CASE STUDY Joules’ takeback and resale programme
Fashion brand Joules is working with Reskinned to launch a ‘Joules ReWear’ take back and resale programme that it says will enable its customers to invest in the planet, in line with this year’s Earth Day objectives.
Customers can start returning items now for their discount off new products. Returned items will then be re-sold ‘good as new’, or otherwise repurposed or exported. The Joules ReWear re-sale platform is due to launch later this year, allowing shoppers to purchase those pre-loved items ready for a new home.

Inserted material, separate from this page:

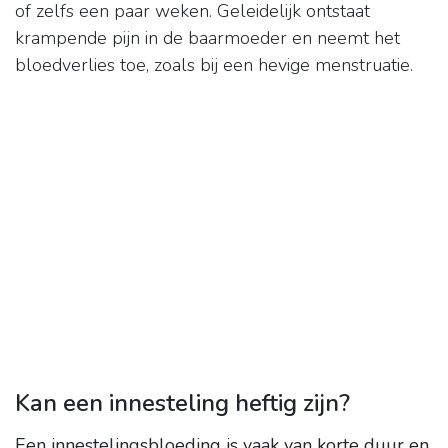
of zelfs een paar weken. Geleidelijk ontstaat
krampende pijn in de baarmoeder en neemt het
bloedverlies toe, zoals bij een hevige menstruatie.
Kan een innesteling heftig zijn?
Een innestelingsbloeding is vaak van korte duur en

Ruby Fowler, corporate social responsibility manager at Joules, says: “We recognise the huge importance of doing what we can to reduce waste and improve the circularity of our industry, and Reskinned’s efforts align closely with our own strategy and our wider Responsibly Joules framework. This sits at the heart of everything we do, and will continue to be critical as we work hard to deliver value for all our different stakeholders into the future. We can’t wait to see the success that we hope this partnership brings.”
Matt Hanrahan, chief executive of Reskinned, says: “At Reskinned we make it easy for brands and their customers to maximise the reuse potential of the many garments already out there. If we can’t reuse them, we’ll recycle them responsibly. It’s great to be working with Joules who clearly share our commitment to creating a more sustainable and circular clothing future.”